* **INFORMATION SHOWN**
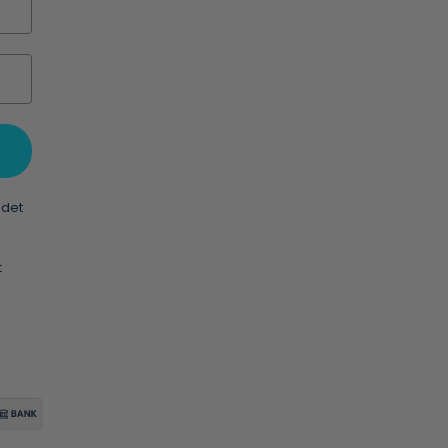
 det
t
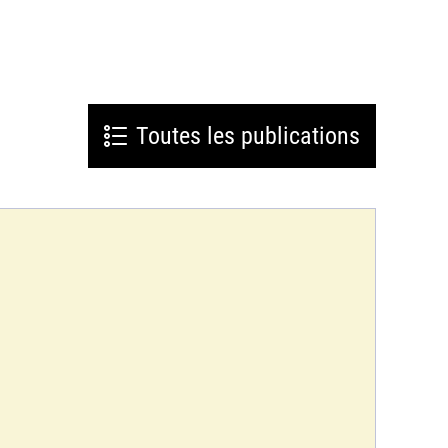
Toutes les publications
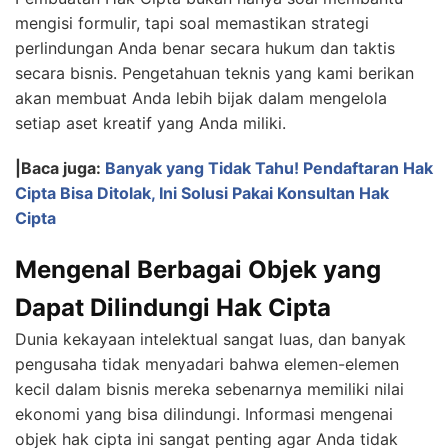
mengisi formulir, tapi soal memastikan strategi
perlindungan Anda benar secara hukum dan taktis
secara bisnis. Pengetahuan teknis yang kami berikan
akan membuat Anda lebih bijak dalam mengelola
setiap aset kreatif yang Anda miliki.
|Baca juga:
Banyak yang Tidak Tahu! Pendaftaran Hak
Cipta Bisa Ditolak, Ini Solusi Pakai Konsultan Hak
Cipta
Mengenal Berbagai Objek yang
Dapat Dilindungi Hak Cipta
Dunia kekayaan intelektual sangat luas, dan banyak
pengusaha tidak menyadari bahwa elemen-elemen
kecil dalam bisnis mereka sebenarnya memiliki nilai
ekonomi yang bisa dilindungi. Informasi mengenai
objek hak cipta ini sangat penting agar Anda tidak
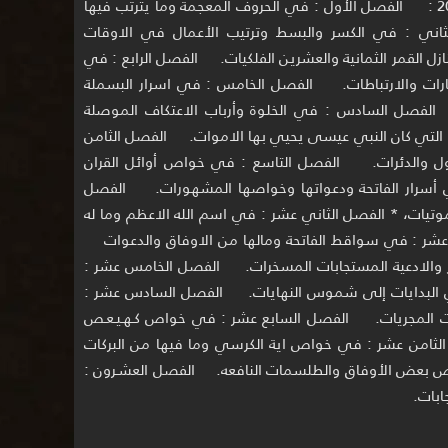
يتوزع الكتاب إلى اربعين فصلاً نذكر منها 20 : الفصل الأول : في الحروف المعجمة وما يترتب فيها
ني : في الكسر والبسط وترتيب الأعمال في الاوقات
ل القمر الثمانية والعشرين الفلكيات. الفصل الرابع : في
إشارات والارتباطات. الفصل الخامس : في اسرار البسملة
الفصل السادس : في الخلوة وأرباب الاعتكاف الموصلة
التي كان النبي عيسى يحيي بها الاموات. الفصل الثامن
صول والدئرات. الفصل التاسع : في خواص أوائل القران
 أسرار الفاتحة ودعواتها وخواصها المشهورات. الفصل
حموتيات، * الفصل الثاني عشر : في اسم الله الاعظم وما له
عشر : في سواقط الفاتحة ومالها من الاوفاق والدعوات
ار والادعية المستجابات المسخرات. الفصل الخامس عشر :
البدايات إلى شموس النهايات. الفصل السادس عشر :
ات المجريات. الفصل السابع عشر : في خواص كـهـيـعـص
لثامن عشر : في خواص اية الكرسي وما فيها من البركات
 بعض الأوفاق والطلسمات النافعه. الفصل العشـرون :
بات.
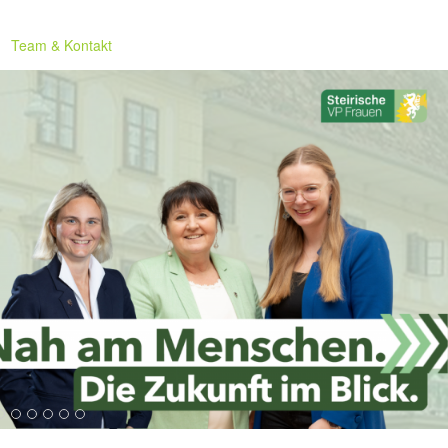
Team & Kontakt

* **WORK REQUEST**
For this exercise, the lines from the one containing "البدايات إلى شموس" through the last line of the entries above are to be output exactly, both included, and pictures are skipped.

* **RESPONSE AREA**
البدايات إلى شموس النهايات. الفصل السادس عشر :
ات المجريات. الفصل السابع عشر : في خواص كـهـيـعـص
لثامن عشر : في خواص اية الكرسي وما فيها من البركات
 بعض الأوفاق والطلسمات النافعه. الفصل العشـرون :
بات.
Team & Kontakt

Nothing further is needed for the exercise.